In the end Sweat is another draft day steal. Redskins’ defensive lineman Jonathan Allen experienced a similar draft day slide for reported arthritic shoulder concerns. He fell to 17th overall in the 2017 draft after initially receiving a top 10 draft projection by many scouts. Unlike fellow teammate Ryan Kerrigan, Sweat saw time as a standup pass rusher as well as a defensive end in MSU’s defensive formations.
The rookie edge rusher is well versed at rushing the quarterback as a 1, 3 or 5 technique outside linebacker and routinely was utilized in stunts at MSU. Sweat utilizes his 6’6” 260 lb frame in conjunction with 4.41 speed to beat tackles on the outside, but also shows the ability to bull rush interior lineman.
What To Expect
Although some Skins fans were disappointed to see Edge Rusher Preston Smith leave via free agency, fans should be comforted with the thought that his replacement has a much higher ceiling and ability to impact games. Early on, outside linebacker Ryan Anderson could see snaps on obvious rushing downs, with Sweat adding a fresh pass rusher on 3rd downs. In saying that, coaches have raved about Sweat’s ability as a pass rusher, but he’s also showing the willingness to refine his technique as a run stopper.
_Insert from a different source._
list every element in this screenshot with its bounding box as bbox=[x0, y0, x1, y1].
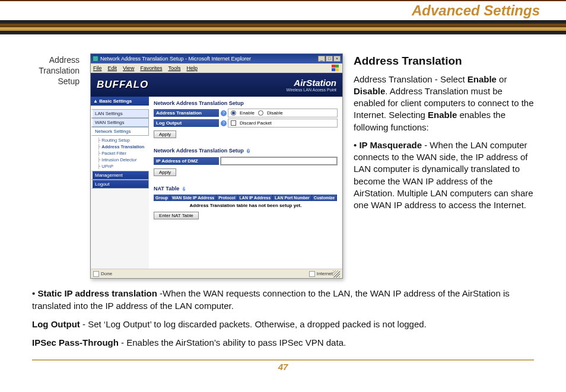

Sweat is by no means a finished product, but hand usage, counter moves and the ability to disengage from would-be blockers seems to be the rookie pass rusher’s primary focus. Sweat’s ability to make plays all over the field while utilizing a non-stop motor separate him from the other rookie pass rushers.
The Redskins have shown patience and diligence while building their defense and have wisely invested in the defensive line and pass rush. Sweat alone won’t change the fortunes for this defense, but teaming the Mississippi State pass rusher up with Ryan Kerrigan along with a disciplined, albeit young Jonathan Allen, Daron Payne, Matt Ioannidis, Tim Settle and Caleb Brantley could pay off in the short as well as long term.
The Redskins’ offense will need time to develop a new franchise quarterback. In the meantime, Sweat and the defensive front are primed to carry the load with health being the only issue that could stunt their overall progression. Washington will have an opportunity to show how far their pass rush has come when they face quarterbacks Brady, Wentz and Prescott during the first five weeks of the season. Redskins fans should be excited for what's to come, with the defense taking center stage. The Mississippi State edge rusher could be the missing piece for Washington, and Unleashing the bulldog could return this team to dominance.